● EXERCISE DETAILS:
Output the opening lines of the records exactly. End with the line that contains "Creative Commons Attribution-NonCommercial-NoDerivs".

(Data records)
-- Opening Marker --

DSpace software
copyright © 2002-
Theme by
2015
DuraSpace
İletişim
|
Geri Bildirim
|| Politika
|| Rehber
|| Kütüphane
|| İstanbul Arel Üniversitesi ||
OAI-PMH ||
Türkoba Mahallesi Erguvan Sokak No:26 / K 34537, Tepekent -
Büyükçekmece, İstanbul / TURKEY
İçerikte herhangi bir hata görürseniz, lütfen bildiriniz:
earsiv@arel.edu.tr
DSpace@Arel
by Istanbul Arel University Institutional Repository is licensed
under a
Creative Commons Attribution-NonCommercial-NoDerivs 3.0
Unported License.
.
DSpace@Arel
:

-- Closing Marker --

● RESPONSE BELOW:
DSpace software
copyright © 2002-
Theme by
2015
DuraSpace
İletişim
|
Geri Bildirim
|| Politika
|| Rehber
|| Kütüphane
|| İstanbul Arel Üniversitesi ||
OAI-PMH ||
Türkoba Mahallesi Erguvan Sokak No:26 / K 34537, Tepekent -
Büyükçekmece, İstanbul / TURKEY
İçerikte herhangi bir hata görürseniz, lütfen bildiriniz:
earsiv@arel.edu.tr
DSpace@Arel
by Istanbul Arel University Institutional Repository is licensed
under a
Creative Commons Attribution-NonCommercial-NoDerivs 3.0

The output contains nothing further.